Second is how the EU should respond to the alarming financial and economic crisis now apparent in the new member states, with even graver prospects in some of the Eastern neighbour states, and in Ukraine in particular. The first stage of the crisis saw alarming tendencies for major European banks, which through their subsidiaries hold dominating positions in the banking sectors of much of central and eastern Europe, to be pulling back resources from these countries (the monetary equivalent of Sarkozy's talk for car manufacturers). This was an extraordinarily dangerous tendency, both economically and politically: these ‘world-class' banks were supposed to be delivering modernization of a sector that would lead the transformation of the economy at large. Instead they were becoming the instrument of crisis. At least there is now some action to reverse these tendencies. A consortium of the major European banks have, with the EBRD, put together a package to contribute to the recapitalisation of the banking sector of the region. But this seems to only for starters. The amplitude and design of broader measures, and their conditionalities, remains to be revealed. The least the EU can do without delay is to remove any legal restrictions on next moves that may become necessary, for example to raise the ceiling on possible authorisations of macro-financial assistance. For the new member states accession to the eurozone should be an open option, which could save huge costs by way of exchange rate crises. The EU should revise its harsh and obsolete Maastricht criteria – which set an inflation standard close to the ‘best' performing member states at a time when the ‘best' are risking deflation. The authors of the Maastricht criteria may be excused for not having forecast the present crisis, but the Commission and member states cannot be excused for not revising them now in line with new manifest priorities.

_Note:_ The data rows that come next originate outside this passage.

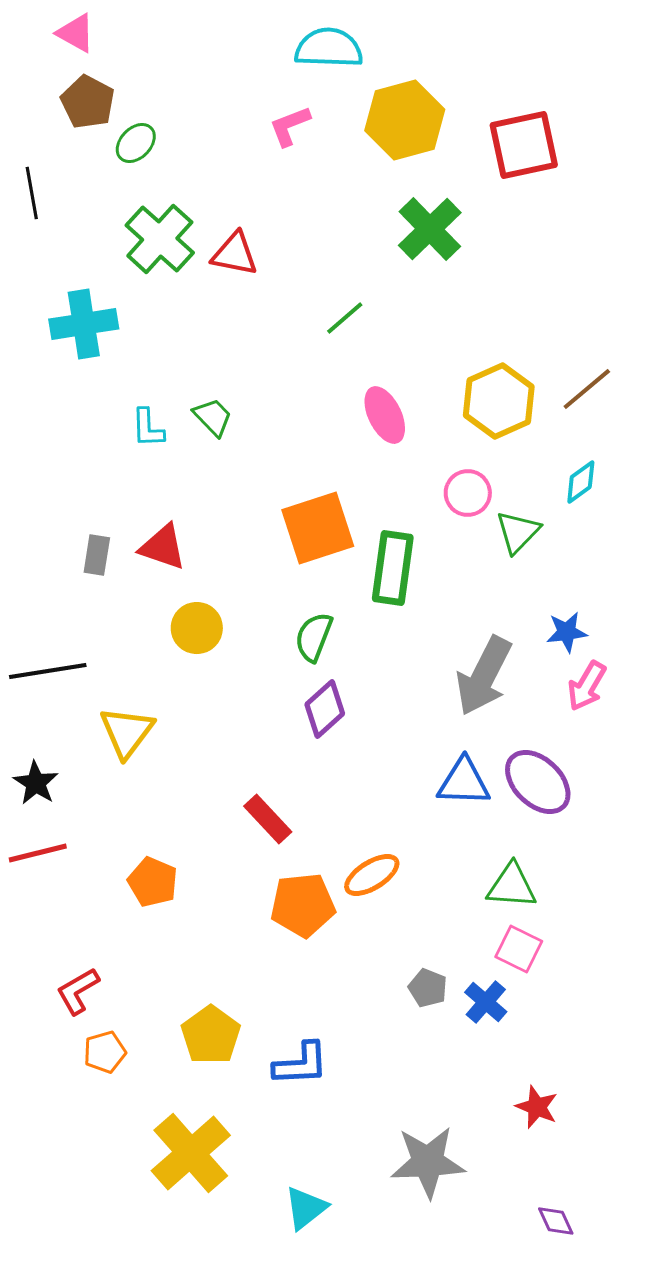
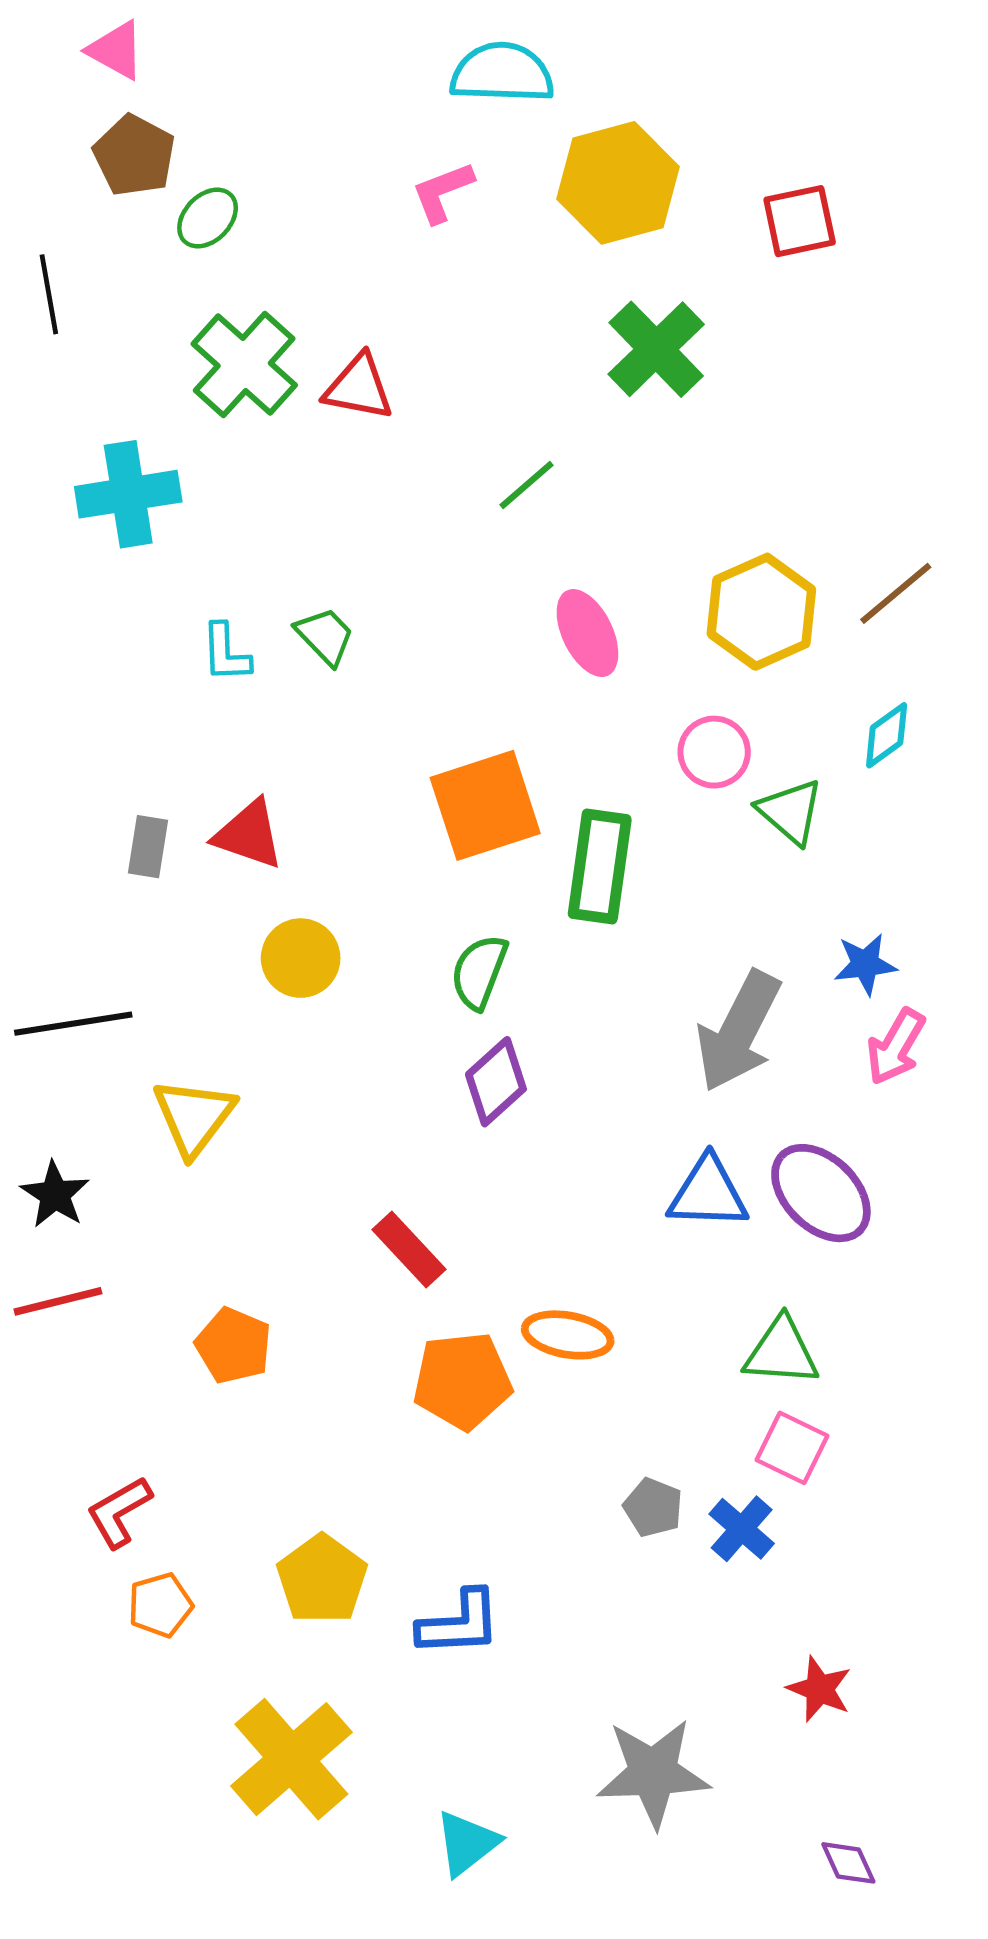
red square: (524, 145) -> (800, 221), size x0.7
green triangle: (518, 532) -> (790, 812), turned -33
orange ellipse: (372, 875) -> (568, 1335), turned 42

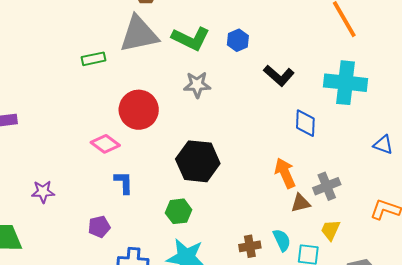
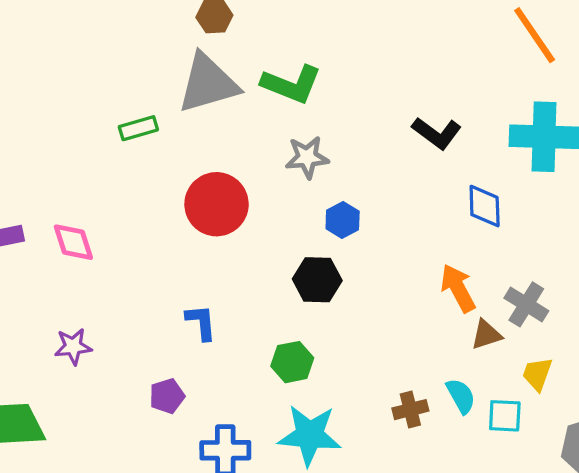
blue hexagon: (238, 40) -> (343, 220), moved
pink diamond: (105, 144) -> (73, 242), moved, turned 40
black hexagon: (198, 161) -> (317, 280), size x0.7
gray cross: (327, 186) -> (526, 304), turned -32

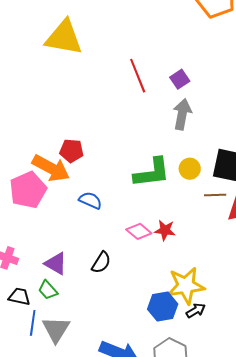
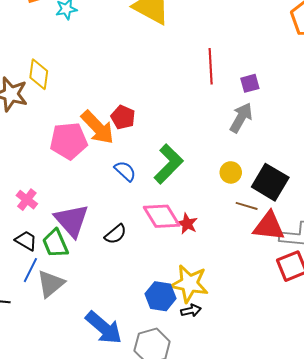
green L-shape: (152, 173) -> (168, 164), moved, turned -57
pink diamond: (139, 231) -> (162, 216), size x1.5
purple triangle: (56, 264) -> (72, 221), size x1.5
green trapezoid: (48, 290) -> (55, 243), size x1.4

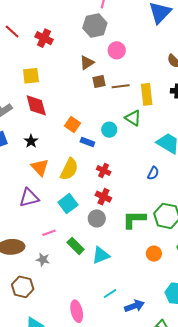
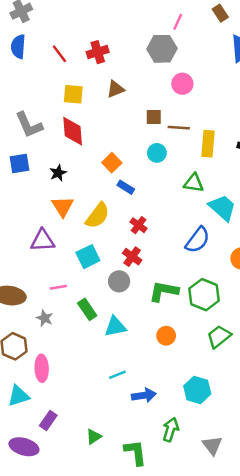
red line: (12, 32) -> (59, 54), moved
red cross: (44, 38) -> (98, 52), turned 36
brown triangle: (87, 63) -> (116, 89), moved
green triangle: (133, 118) -> (194, 183), moved, turned -36
cyan circle: (109, 130) -> (157, 153), moved
blue semicircle: (153, 173) -> (198, 240), size x1.6
orange circle: (154, 254) -> (166, 336), moved
pink ellipse: (77, 311) -> (42, 368), moved

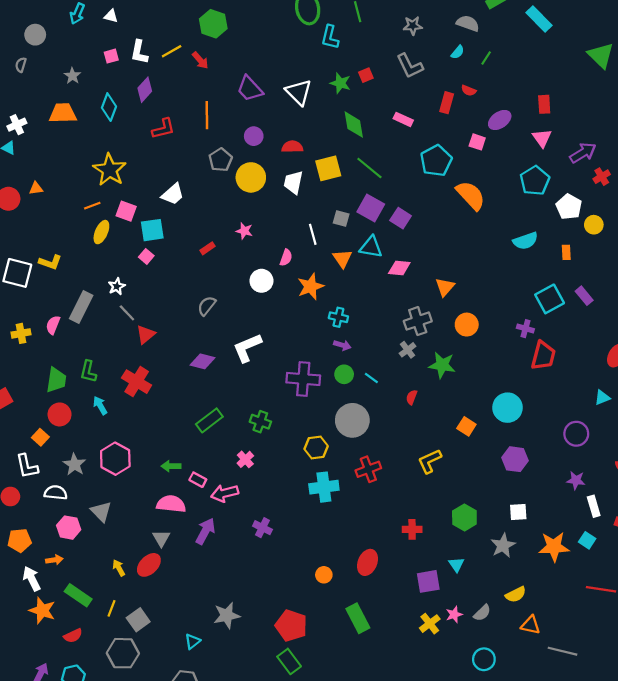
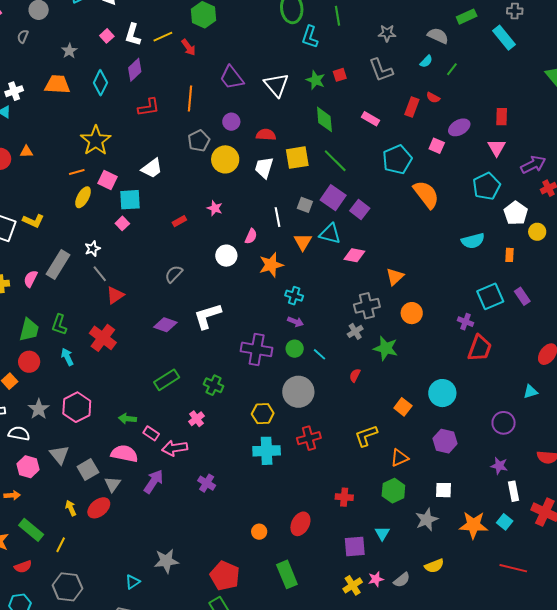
pink square: (111, 56) -> (107, 36), turned -32
gray square: (138, 620) -> (88, 470), moved
orange triangle: (531, 625) -> (399, 458), moved, turned -42

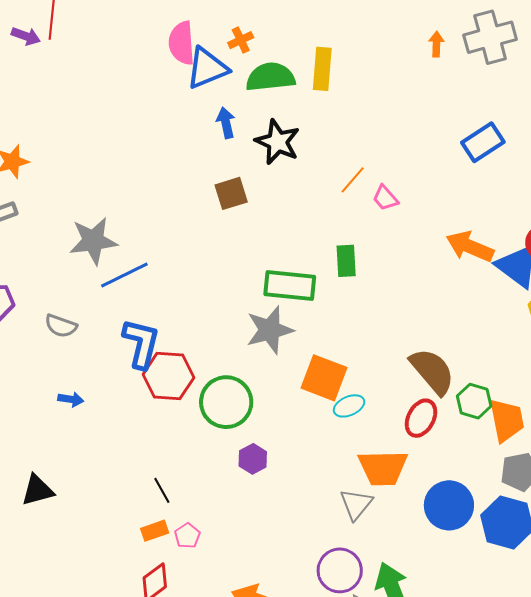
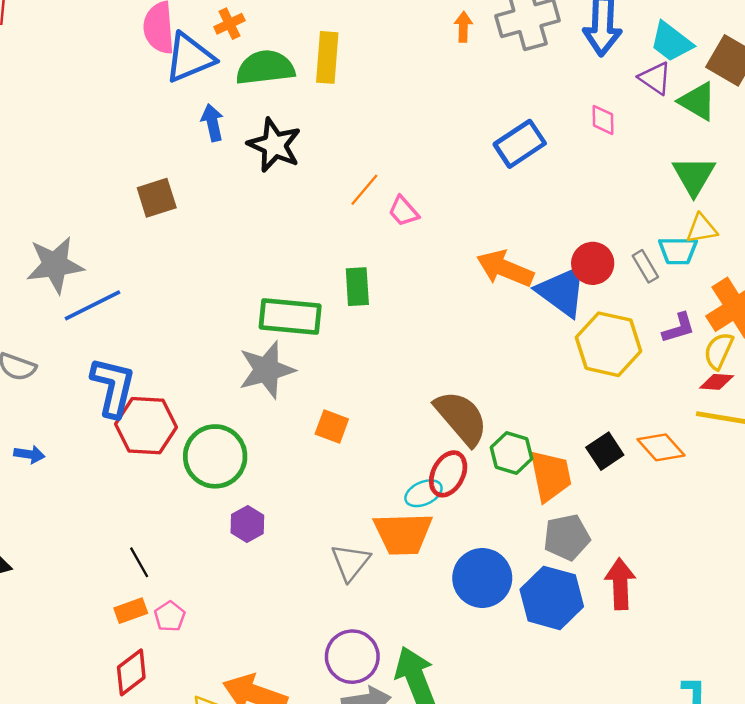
brown square: (231, 193) -> (157, 198), moved
orange square: (324, 378) -> (332, 427), size x0.6
cyan ellipse: (349, 406) -> (423, 493), moved
gray triangle: (356, 504) -> (350, 562), moved

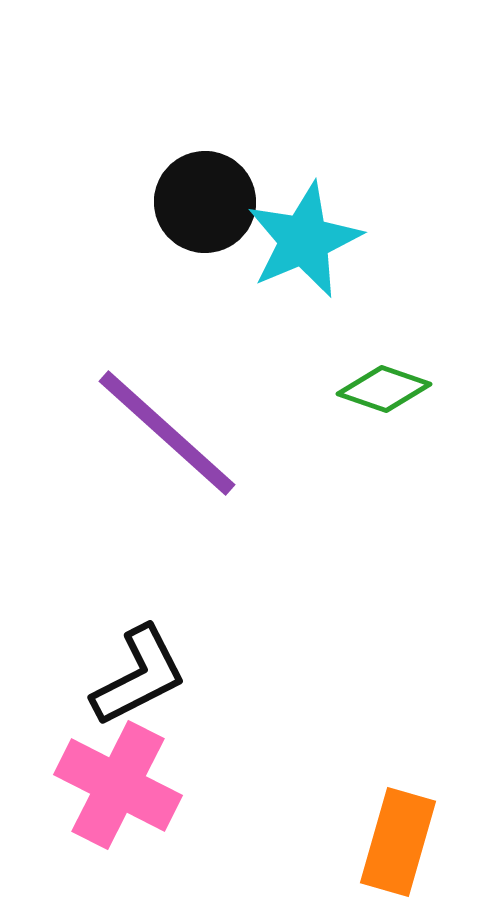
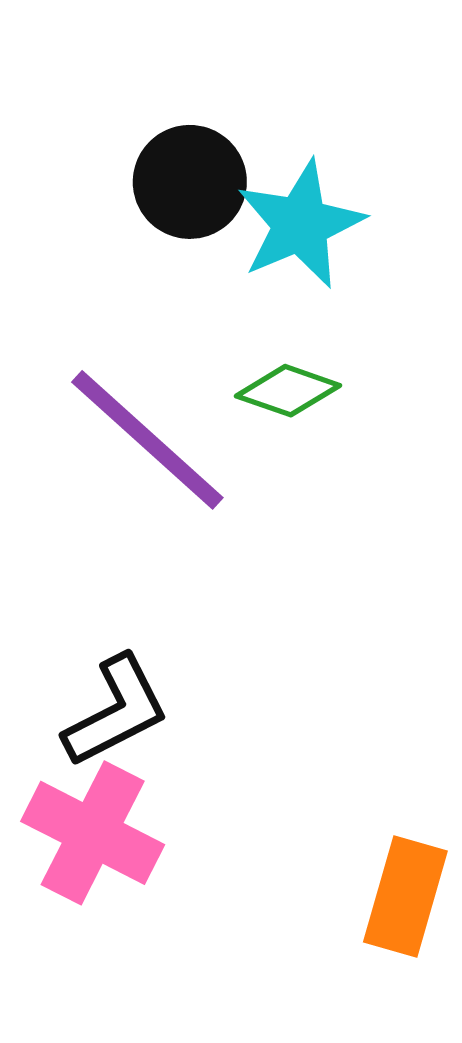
green diamond: (384, 389) -> (288, 391), moved

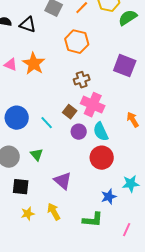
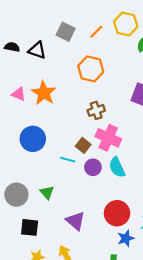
blue circle: (17, 118) -> (33, 139), moved
cyan line: (47, 123) -> (68, 160), moved, turned -32
red circle: (102, 158) -> (117, 213), moved

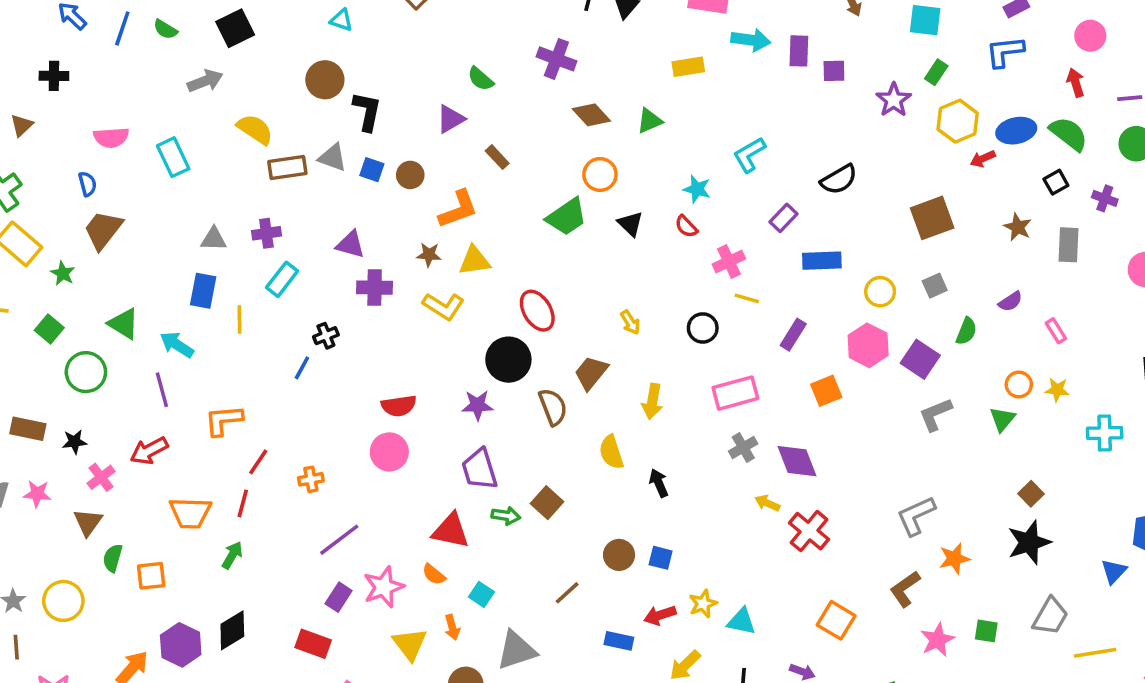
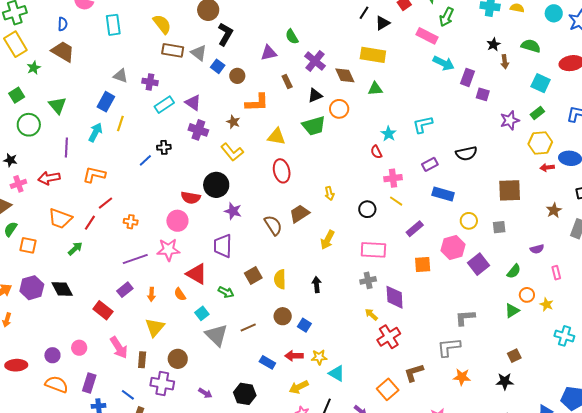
purple cross: (556, 59) -> (315, 61), moved
yellow rectangle: (688, 67) -> (373, 55), moved, size x1.4
black triangle: (630, 224) -> (315, 96), moved, turned 35
brown trapezoid: (103, 230) -> (63, 52), turned 65
yellow triangle: (475, 261) -> (276, 136), moved
cyan rectangle: (282, 279) -> (164, 105), moved
green semicircle: (966, 331) -> (514, 271), moved
cyan arrow: (177, 345) -> (95, 132), moved, turned 66
black circle: (508, 360) -> (216, 185), moved
brown semicircle: (553, 407) -> (273, 225), turned -30
gray L-shape: (935, 414) -> (465, 318), moved
yellow semicircle: (611, 452) -> (280, 279), moved
green arrow: (506, 516) -> (226, 292), moved
black star: (1029, 542) -> (505, 381), size x0.7
pink star: (384, 587) -> (168, 250), moved
brown L-shape: (905, 589) -> (414, 373), moved
orange arrow: (452, 627) -> (151, 294), moved
black diamond: (232, 630) -> (62, 289), turned 75
gray triangle: (516, 650) -> (216, 335), moved, turned 45

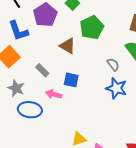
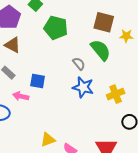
green pentagon: (92, 28) -> (56, 28), turned -30
brown triangle: (68, 46) -> (13, 45), moved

This leads on directly to the third issue, which arises from the fact that Russia, while greatly weakened financially itself, has nonetheless come forward rapidly with financial aid packages for several CIS states, and notably for Ukraine. At a recent conference at CEPS a Commission official was heard to say that this pointed to the case for coordination between the EU, Russia and the IMF, to which a Russian ambassador was heard to express his immediate agreement. This is both a quite sensible but also quite revolutionary idea. Clearly sensible, because multiple sources of financial aid call for coherence of conditions in order to get synergetic benefits, or contradictory conditions that would undermine all. It would be revolutionary because in the post-Soviet period so far there has been no such coordination. In the first stage Russia was entirely focused on its own problems, and was beneficiary of Western aid. In the second period of increasing oil based wealth its re-assertiveness was channeled into trying to rebuild the post-Soviet space as a sphere of influence. The relationship with the efforts of the EU and (more sharply the US) became more competitive than cooperative. Could we now be on the eve of a third phase, in which the pursuit of synergetic benefits from EU-Russian cooperation in projects and policies towards their common neighbourhood would become the name of the game? Already there is the very tangible case of the Ukraine transit gas pipeline that is being considered as a possible tri-partite (UKR-EU-RUS) project. However the need to address macroeconomic and financial crisis conditions in the region raises the issue of coordination to a higher level, which would be extremely demanding for both sides. Russia would have to make a credible shift of attitude and intention in its foreign policy, and the EU would have organize some strategic agility, neither of which will come easily. But crises bring opportunities as well as damage.